Aim of the task | Your answer must be only the lines below from the one containing "ot 22.30 uur. Emmely" through the one containing "LĂUDĂROS VA", copied exactly, with the pictures left out.

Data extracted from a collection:

____________________

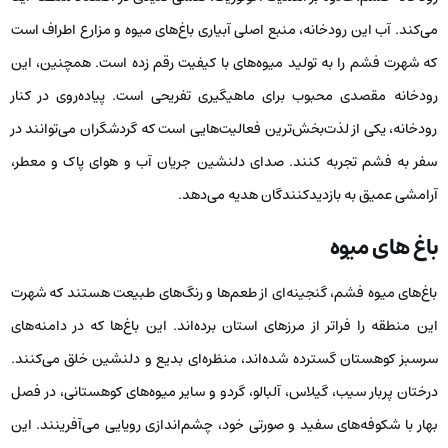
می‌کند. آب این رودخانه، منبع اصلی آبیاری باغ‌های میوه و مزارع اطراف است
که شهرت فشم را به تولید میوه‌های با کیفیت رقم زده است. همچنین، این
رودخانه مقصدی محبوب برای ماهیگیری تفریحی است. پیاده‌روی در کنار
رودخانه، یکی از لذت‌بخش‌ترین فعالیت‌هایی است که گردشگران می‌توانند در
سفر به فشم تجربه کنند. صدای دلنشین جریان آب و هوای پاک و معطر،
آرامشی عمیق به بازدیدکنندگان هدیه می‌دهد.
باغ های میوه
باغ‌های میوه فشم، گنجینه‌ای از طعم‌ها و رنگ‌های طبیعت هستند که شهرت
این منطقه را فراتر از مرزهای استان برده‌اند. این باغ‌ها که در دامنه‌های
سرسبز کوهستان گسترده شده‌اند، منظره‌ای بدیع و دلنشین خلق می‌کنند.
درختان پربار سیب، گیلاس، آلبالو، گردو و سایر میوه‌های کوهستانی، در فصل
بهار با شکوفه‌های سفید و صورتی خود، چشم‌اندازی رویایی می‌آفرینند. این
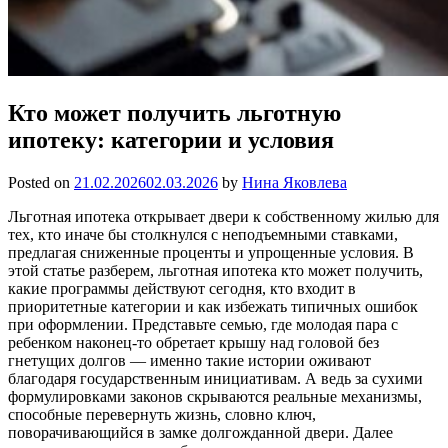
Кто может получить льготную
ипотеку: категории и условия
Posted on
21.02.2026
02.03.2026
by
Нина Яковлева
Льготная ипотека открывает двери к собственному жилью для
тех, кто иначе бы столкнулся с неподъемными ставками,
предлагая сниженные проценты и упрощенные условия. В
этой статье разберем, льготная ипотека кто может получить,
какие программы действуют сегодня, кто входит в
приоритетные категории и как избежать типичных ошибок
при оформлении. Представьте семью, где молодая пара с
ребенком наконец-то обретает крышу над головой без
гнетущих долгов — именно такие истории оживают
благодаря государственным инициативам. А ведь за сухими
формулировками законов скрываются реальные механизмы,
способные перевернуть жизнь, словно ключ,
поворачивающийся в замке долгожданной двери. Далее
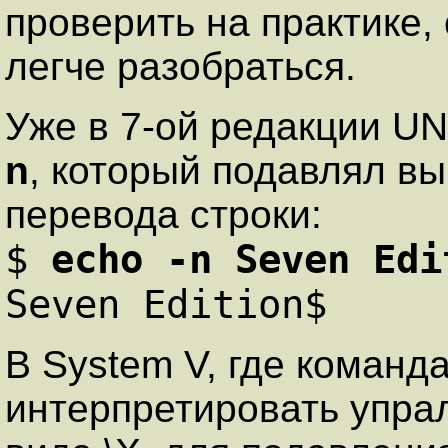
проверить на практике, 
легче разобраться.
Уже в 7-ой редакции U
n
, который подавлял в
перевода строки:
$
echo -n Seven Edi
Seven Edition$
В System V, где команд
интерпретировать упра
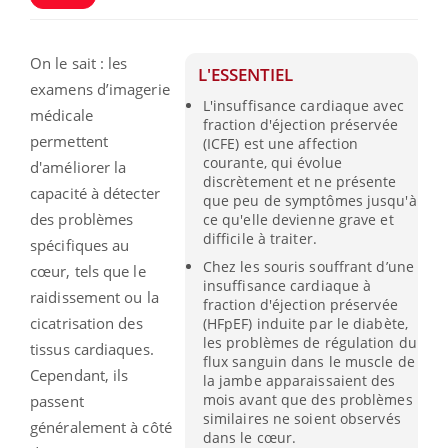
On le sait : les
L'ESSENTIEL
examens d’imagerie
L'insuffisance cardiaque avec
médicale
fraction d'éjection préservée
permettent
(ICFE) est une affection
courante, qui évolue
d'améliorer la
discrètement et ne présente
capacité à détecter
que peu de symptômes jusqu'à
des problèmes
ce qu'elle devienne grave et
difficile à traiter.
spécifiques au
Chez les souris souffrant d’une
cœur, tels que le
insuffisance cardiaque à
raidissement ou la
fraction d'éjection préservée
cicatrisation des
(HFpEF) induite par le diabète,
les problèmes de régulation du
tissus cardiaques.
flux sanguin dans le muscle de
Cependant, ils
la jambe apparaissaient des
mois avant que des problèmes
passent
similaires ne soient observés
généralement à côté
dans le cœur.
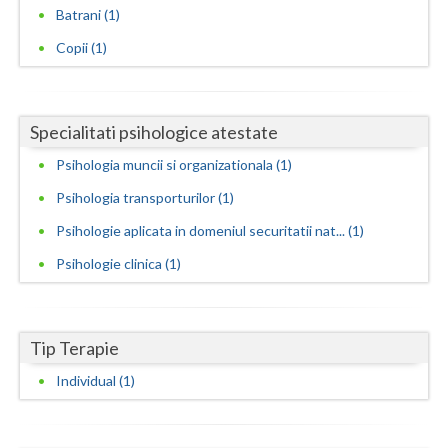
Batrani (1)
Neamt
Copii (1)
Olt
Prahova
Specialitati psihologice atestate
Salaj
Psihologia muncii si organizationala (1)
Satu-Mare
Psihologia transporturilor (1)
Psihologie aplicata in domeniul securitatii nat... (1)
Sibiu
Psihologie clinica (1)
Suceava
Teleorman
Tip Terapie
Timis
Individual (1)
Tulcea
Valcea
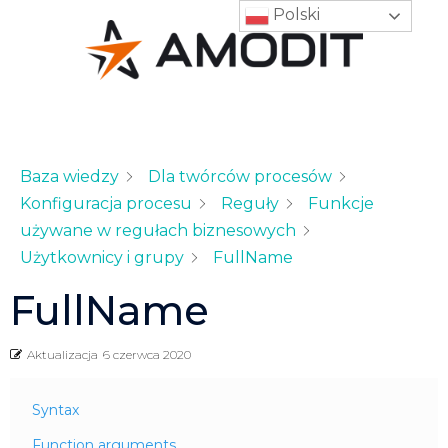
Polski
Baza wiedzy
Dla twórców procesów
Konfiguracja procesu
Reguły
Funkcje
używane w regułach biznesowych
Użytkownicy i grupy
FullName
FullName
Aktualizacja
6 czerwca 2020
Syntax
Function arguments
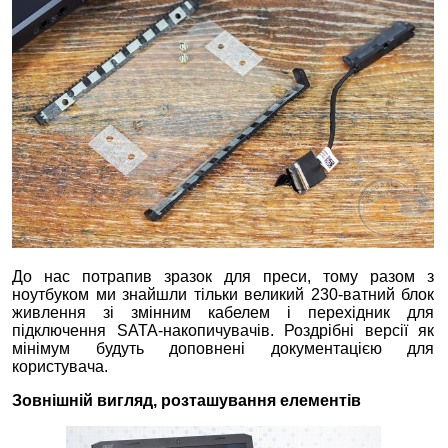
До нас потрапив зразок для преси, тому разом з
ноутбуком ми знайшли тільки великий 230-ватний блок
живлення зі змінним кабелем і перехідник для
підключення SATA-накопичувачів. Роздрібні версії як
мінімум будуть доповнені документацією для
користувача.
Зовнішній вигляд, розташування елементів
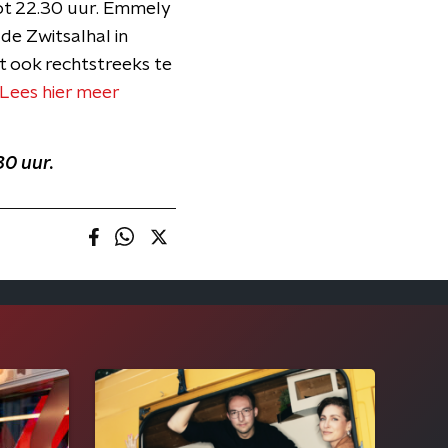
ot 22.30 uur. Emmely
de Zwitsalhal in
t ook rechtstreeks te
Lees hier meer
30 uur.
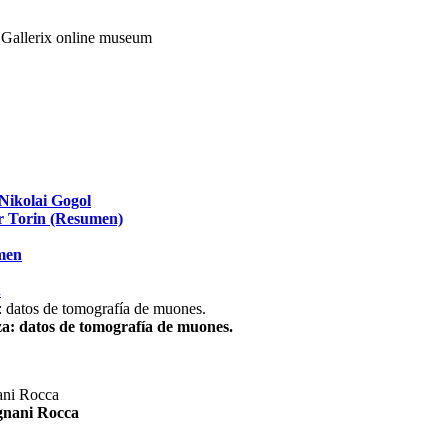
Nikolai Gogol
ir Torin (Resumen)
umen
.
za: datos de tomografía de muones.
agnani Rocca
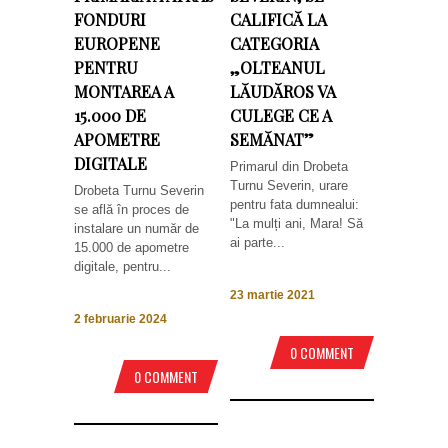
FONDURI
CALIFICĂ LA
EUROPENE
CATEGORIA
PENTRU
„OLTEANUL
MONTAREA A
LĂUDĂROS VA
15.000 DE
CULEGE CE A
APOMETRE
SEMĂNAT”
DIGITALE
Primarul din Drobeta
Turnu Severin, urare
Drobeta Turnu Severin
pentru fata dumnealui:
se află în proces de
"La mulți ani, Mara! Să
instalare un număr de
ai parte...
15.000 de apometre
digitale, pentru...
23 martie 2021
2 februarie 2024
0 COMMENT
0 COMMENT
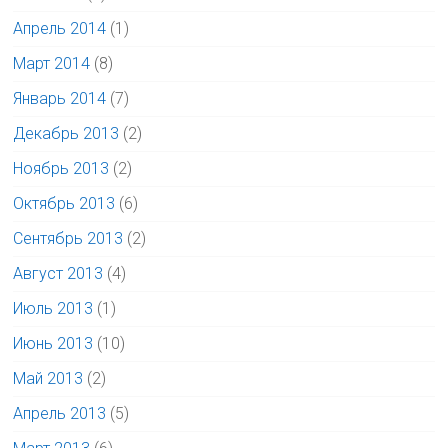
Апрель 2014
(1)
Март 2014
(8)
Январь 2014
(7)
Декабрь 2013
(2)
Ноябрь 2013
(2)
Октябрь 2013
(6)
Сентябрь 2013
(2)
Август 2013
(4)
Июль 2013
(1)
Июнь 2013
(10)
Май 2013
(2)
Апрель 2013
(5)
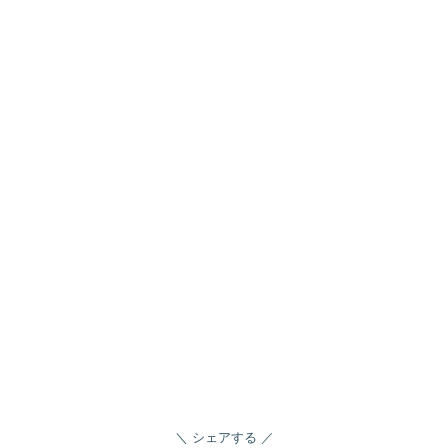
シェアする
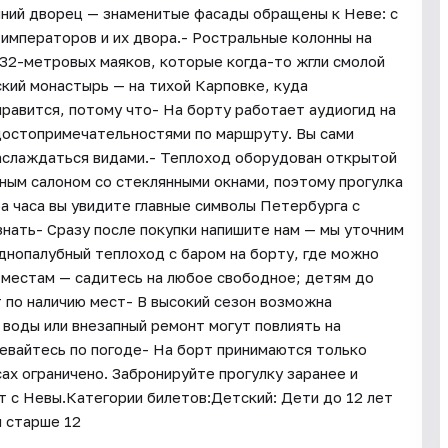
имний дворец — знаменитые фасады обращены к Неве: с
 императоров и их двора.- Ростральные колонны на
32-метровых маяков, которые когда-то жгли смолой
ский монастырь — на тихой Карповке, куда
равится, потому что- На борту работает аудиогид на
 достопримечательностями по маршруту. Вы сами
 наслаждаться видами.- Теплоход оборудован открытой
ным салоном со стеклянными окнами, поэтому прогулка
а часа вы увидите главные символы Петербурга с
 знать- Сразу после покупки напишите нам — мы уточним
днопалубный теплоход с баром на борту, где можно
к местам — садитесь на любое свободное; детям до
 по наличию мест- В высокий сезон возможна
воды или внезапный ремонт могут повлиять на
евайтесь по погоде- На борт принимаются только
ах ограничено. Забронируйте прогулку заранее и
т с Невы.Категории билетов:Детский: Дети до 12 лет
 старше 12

____________________

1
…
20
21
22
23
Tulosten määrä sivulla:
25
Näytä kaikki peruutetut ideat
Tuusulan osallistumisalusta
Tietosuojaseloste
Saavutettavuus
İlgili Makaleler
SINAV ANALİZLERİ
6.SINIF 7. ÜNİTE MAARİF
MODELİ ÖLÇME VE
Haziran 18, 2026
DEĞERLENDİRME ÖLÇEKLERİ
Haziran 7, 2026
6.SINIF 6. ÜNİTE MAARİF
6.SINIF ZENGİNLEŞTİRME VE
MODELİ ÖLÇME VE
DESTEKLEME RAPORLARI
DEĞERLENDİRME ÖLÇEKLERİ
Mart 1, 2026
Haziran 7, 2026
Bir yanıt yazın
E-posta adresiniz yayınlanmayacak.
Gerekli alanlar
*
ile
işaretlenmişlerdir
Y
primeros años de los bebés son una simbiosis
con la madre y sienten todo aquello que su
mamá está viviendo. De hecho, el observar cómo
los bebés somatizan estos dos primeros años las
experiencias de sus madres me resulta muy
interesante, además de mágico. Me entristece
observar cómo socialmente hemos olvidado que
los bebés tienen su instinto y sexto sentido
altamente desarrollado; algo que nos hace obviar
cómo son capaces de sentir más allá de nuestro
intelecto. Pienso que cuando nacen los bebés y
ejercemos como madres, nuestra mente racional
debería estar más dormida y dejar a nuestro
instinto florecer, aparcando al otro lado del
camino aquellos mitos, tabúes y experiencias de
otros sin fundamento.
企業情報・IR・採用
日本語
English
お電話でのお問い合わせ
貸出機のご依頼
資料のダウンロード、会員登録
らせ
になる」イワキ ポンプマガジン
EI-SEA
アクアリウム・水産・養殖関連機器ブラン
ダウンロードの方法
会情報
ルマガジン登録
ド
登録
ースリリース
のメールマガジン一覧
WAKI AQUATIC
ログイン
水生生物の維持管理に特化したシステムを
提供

____________________

Result of the task |
ot 22.30 uur. Emmely
de Zwitsalhal in
t ook rechtstreeks te
Lees hier meer
30 uur.
Nikolai Gogol
ir Torin (Resumen)
umen
.
za: datos de tomografía de muones.
agnani Rocca
FONDURI
CALIFICĂ LA
EUROPENE
CATEGORIA
PENTRU
„OLTEANUL
MONTAREA A
LĂUDĂROS VA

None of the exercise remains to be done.